* _Exercise requirements_: Reproduce the data exactly as given, except for any images.

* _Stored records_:
=== Section Start ===

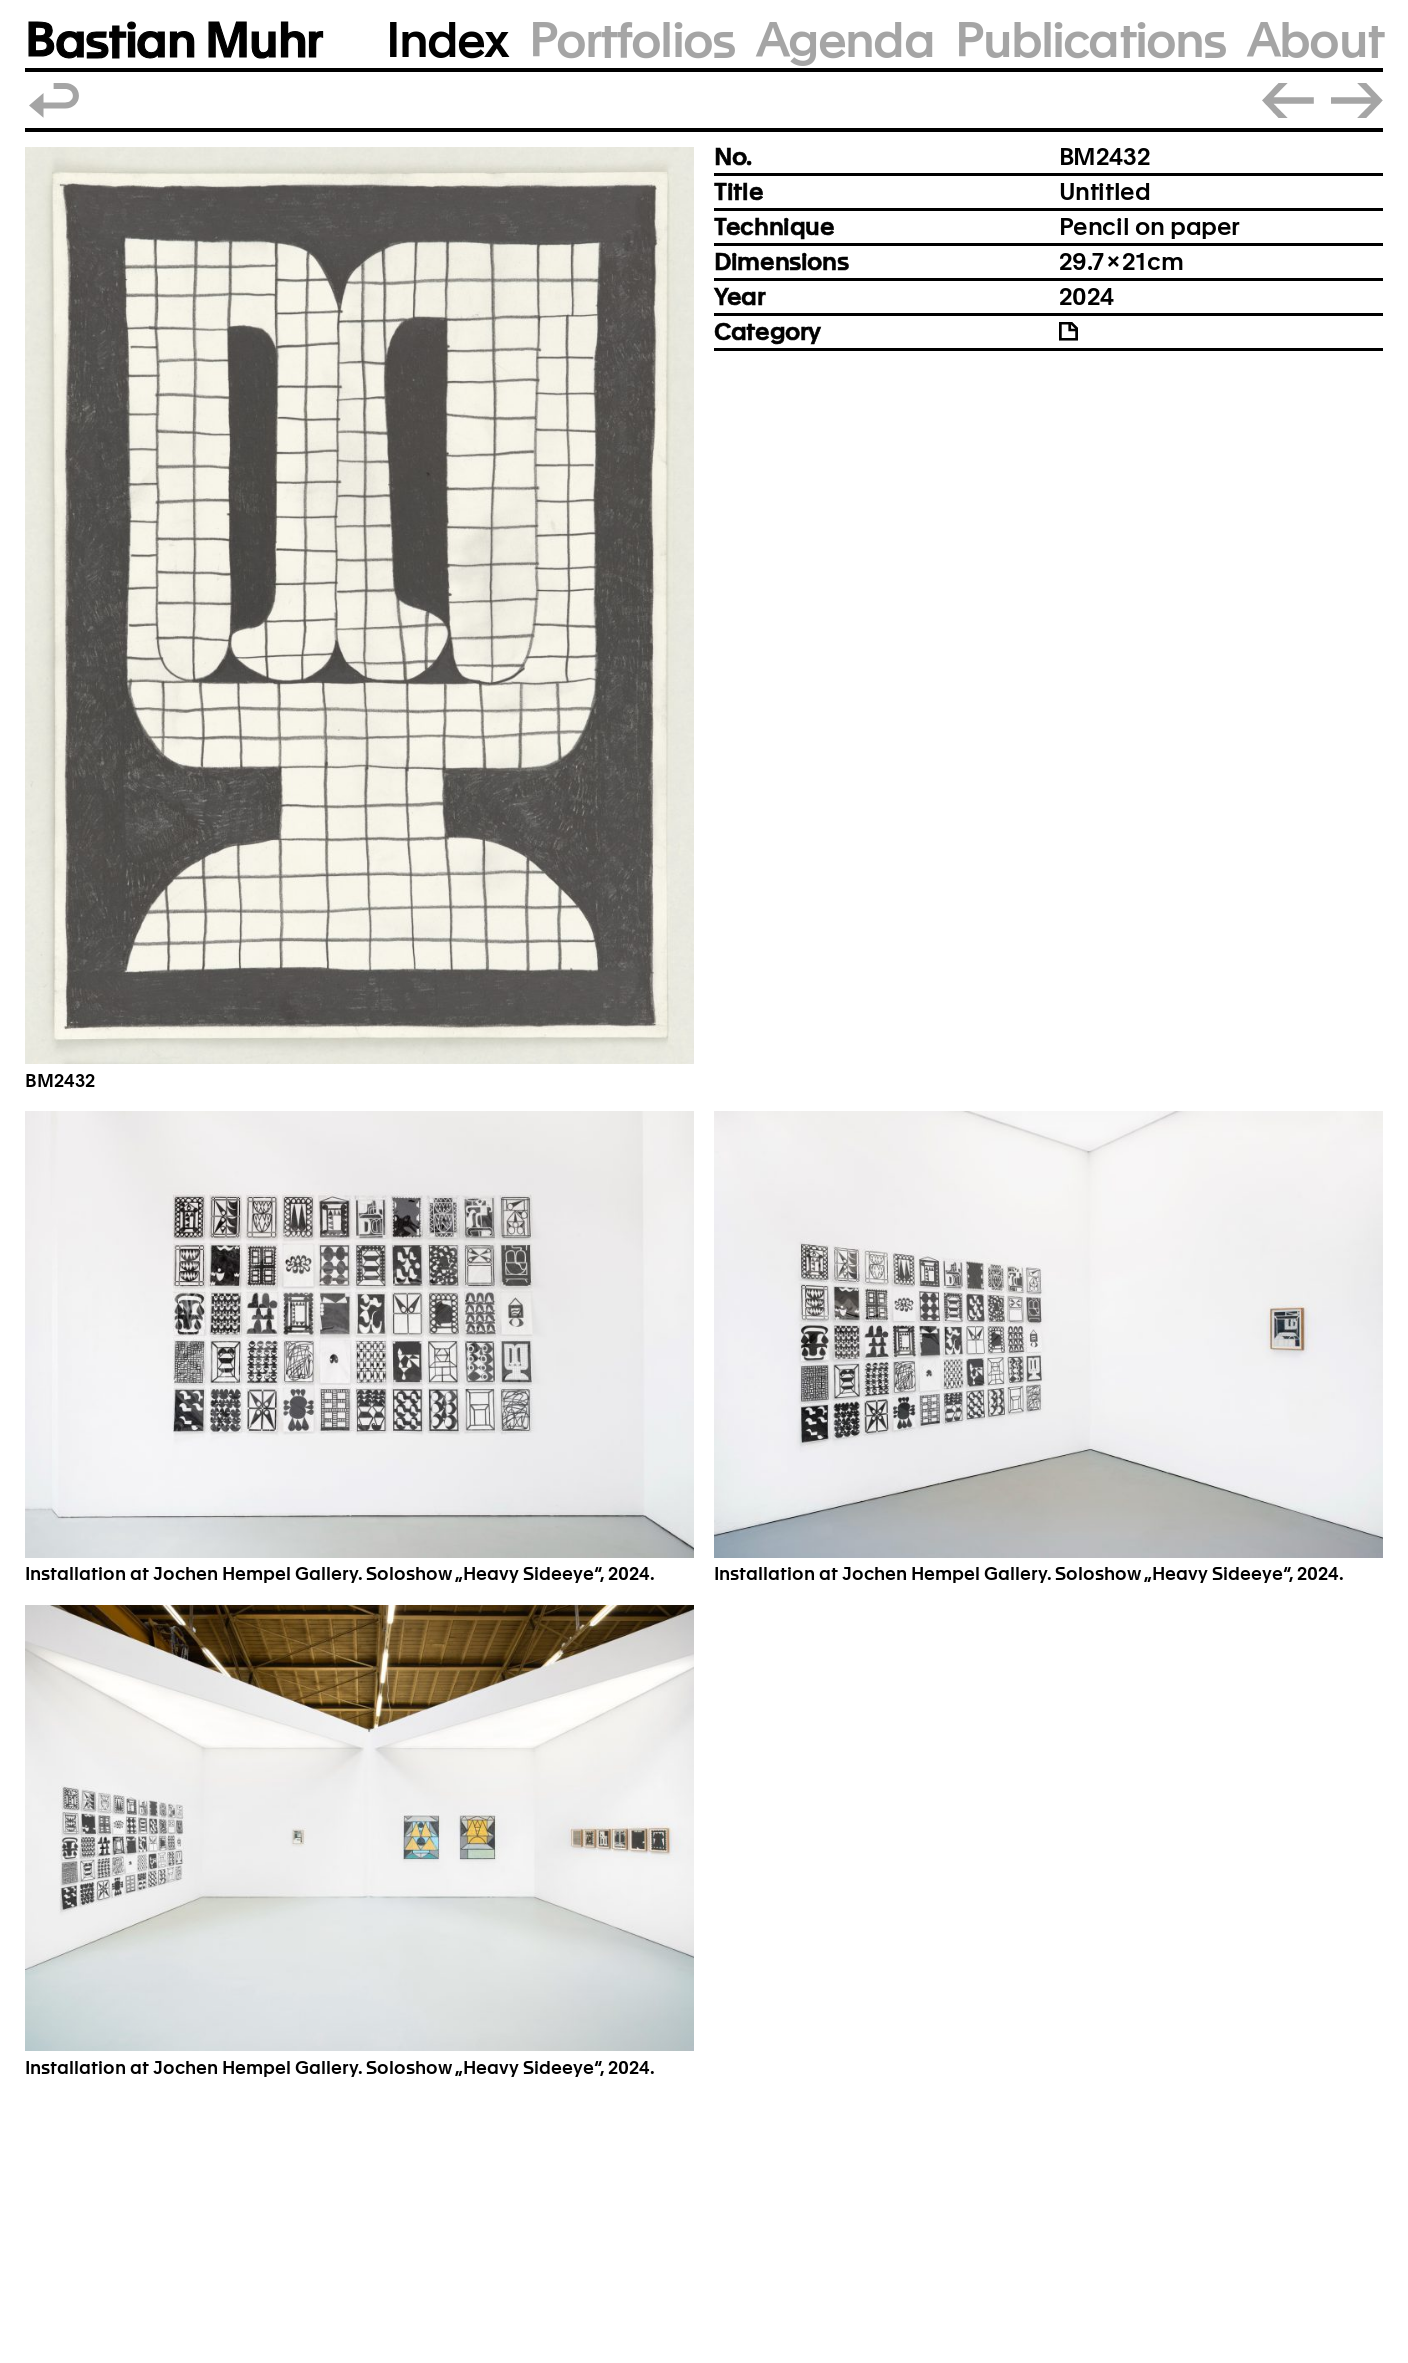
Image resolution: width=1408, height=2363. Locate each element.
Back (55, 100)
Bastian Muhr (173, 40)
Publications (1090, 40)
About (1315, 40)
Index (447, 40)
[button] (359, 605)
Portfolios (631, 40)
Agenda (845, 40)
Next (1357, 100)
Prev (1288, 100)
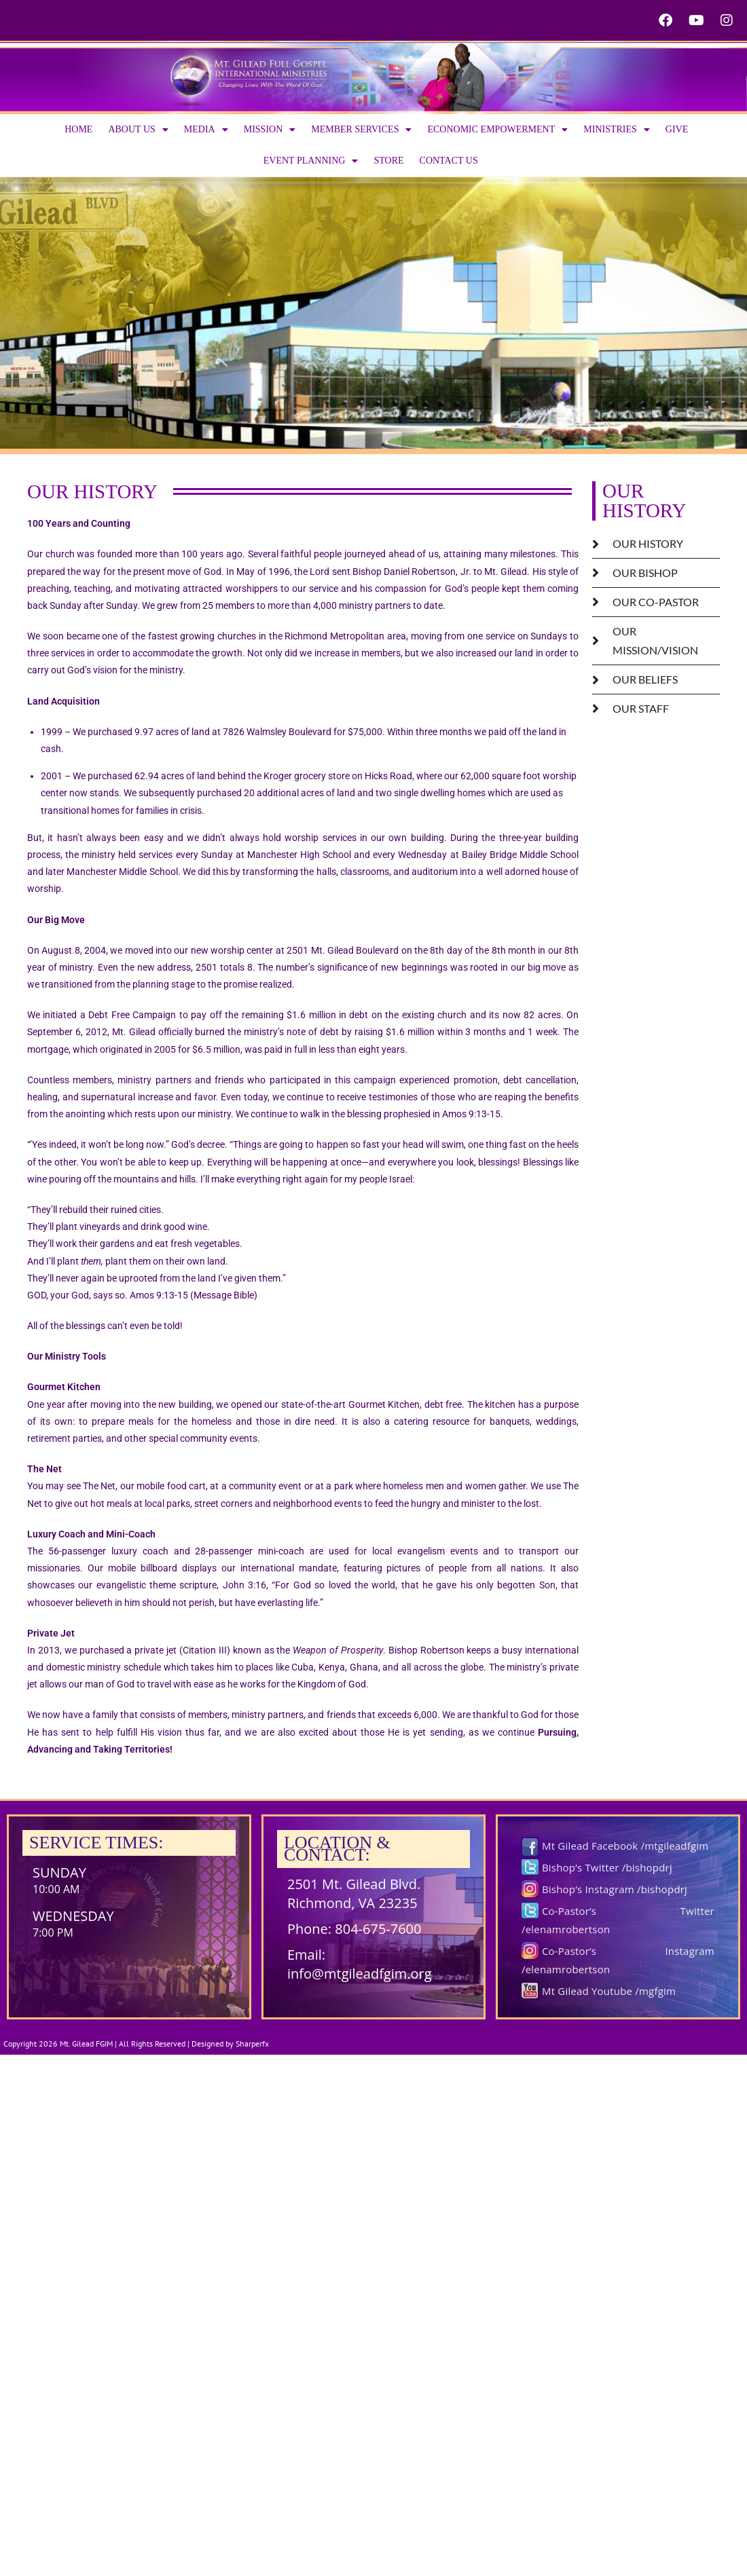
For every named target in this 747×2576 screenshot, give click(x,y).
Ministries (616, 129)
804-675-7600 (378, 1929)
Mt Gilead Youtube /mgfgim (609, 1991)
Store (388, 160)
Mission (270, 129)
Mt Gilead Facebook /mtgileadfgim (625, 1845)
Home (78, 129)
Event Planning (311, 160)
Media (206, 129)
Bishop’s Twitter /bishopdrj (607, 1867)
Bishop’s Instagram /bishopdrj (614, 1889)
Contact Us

=== Section End ===

* _Completed exercise_:
Image resolution: width=1408, height=2363. Locate each element.
Back (55, 100)
Bastian Muhr (173, 40)
Publications (1090, 40)
About (1315, 40)
Index (447, 40)
[button] (359, 605)
Portfolios (631, 40)
Agenda (845, 40)
Next (1357, 100)
Prev (1288, 100)
For every named target in this 747×2576 screenshot, give click(x,y).
Ministries (616, 129)
804-675-7600 (378, 1929)
Mt Gilead Youtube /mgfgim (609, 1991)
Store (388, 160)
Mission (270, 129)
Mt Gilead Facebook /mtgileadfgim (625, 1845)
Home (78, 129)
Event Planning (311, 160)
Media (206, 129)
Bishop’s Twitter /bishopdrj (607, 1867)
Bishop’s Instagram /bishopdrj (614, 1889)
Contact Us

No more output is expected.